■ Work task
For the word "Accessories", return each line of the data in which it occurs.

─── Entries shown

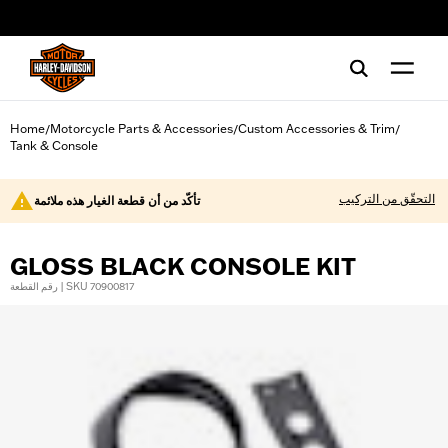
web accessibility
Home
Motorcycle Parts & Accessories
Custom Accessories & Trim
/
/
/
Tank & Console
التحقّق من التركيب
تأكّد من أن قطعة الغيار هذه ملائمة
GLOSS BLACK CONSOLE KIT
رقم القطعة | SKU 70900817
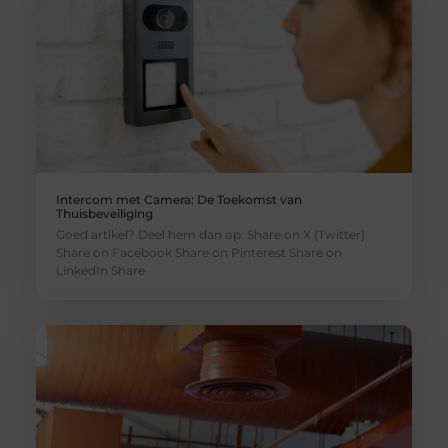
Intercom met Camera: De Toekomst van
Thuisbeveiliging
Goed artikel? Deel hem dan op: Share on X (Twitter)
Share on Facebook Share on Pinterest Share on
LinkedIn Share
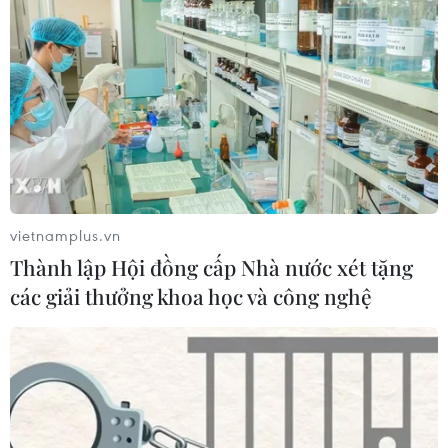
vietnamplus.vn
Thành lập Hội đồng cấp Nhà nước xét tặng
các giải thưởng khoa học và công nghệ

──────
─── Entries shown

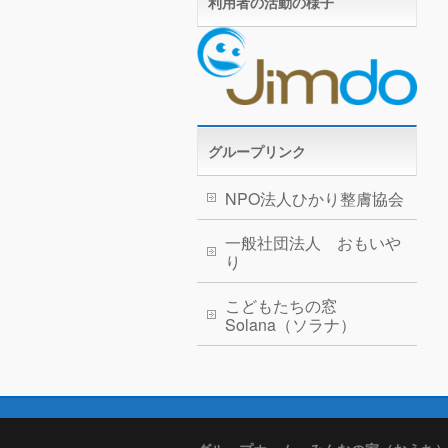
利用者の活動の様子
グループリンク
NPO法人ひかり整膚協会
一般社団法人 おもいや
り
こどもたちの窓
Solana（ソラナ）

──────

■ Task answer
Motorcycle Parts & Accessories
Custom Accessories & Trim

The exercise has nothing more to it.